Training Accuracy: 1.0
Test Accuracy: 0.4


In [34]:
# 2. What is the effect of restricting the maximum depth of the tree?
# Try different depths and find the best value.

depth_results = {}
for depth in range(1, 11):
    clf = DecisionTreeClassifier(max_depth=depth, random_state=42)
    clf.fit(X_train, y_train_encoded)
    acc = accuracy_score(y_test_encoded, clf.predict(X_test))
    depth_results[depth] = acc
    print(f"Depth: {depth}, Accuracy: {acc}")

best_depth = max(depth_results, key=depth_results.get)
print(f"Best Depth: {best_depth}")
print(f"Test Accuracy for Best Depth: {depth_results[best_depth]}")

Depth: 1, Accuracy: 0.4
Depth: 2, Accuracy: 0.8
Depth: 3, Accuracy: 0.4
Depth: 4, Accuracy: 0.4
Depth: 5, Accuracy: 0.4
Depth: 6, Accuracy: 0.4
Depth: 7, Accuracy: 0.4
Depth: 8, Accuracy: 0.4
Depth: 9, Accuracy: 0.4
Depth: 10, Accuracy: 0.4
Best Depth: 2
Test Accuracy for Best Depth: 0.8


Restricting the maximum depth limits how many splits/decisions the tree can make. This prevents it from learning very specific rules which may reduce its accuracy on the training data but often improves test accuracy by reducing overfitting. For example, a shallow tree might only use Age of home and Local Price, ignoring more detailed splits like # Garages or Living area.
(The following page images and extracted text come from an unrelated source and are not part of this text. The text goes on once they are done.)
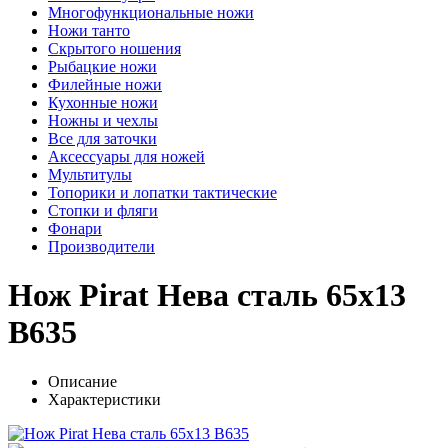
Многофункциональные ножи
Ножи танто
Скрытого ношения
Рыбацкие ножи
Филейные ножи
Кухонные ножи
Ножны и чехлы
Все для заточки
Аксессуары для ножей
Мультитулы
Топорики и лопатки тактические
Стопки и фляги
Фонари
Производители
Нож Pirat Нева сталь 65х13
B635
Описание
Характеристики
### 3. Why does restricting the depth have such a strong effect on the classifier



Restricting the depth of a decision tree strongly affects performance because it controls how much the tree is allowed to split and memorize the training data.

If the depth is too large:
The tree becomes very complex and may memorize noise. This causes overfitting — great training accuracy, but poor generalization to test data.

If the depth is too small:
The tree is too simple to capture patterns in the data. This causes underfitting — it misses important splits and makes poor predictions.

In this case, Depth 2 performed the best while every other one performed worse. The deeper trees after depth 2 performed worse likely due to the small dataset which allowed the model to overfit easily.


In [40]:
# 4. Inference on custom test point
sample = pd.DataFrame([{
    "Local Price": 9.0384,
    "Bathrooms": 1,
    "Land Area": 7.8,
    "Living area": 1.5,
    "# Garages": 1.5,
    "# Rooms": 7,
    "# Bedrooms": 3,
    "Age of home": 23
}])

predicted_class = label_encoder.inverse_transform(clf.predict(sample))[0]
print("Predicted Construction Type: ", predicted_class)

Predicted Construction Type:  Apartment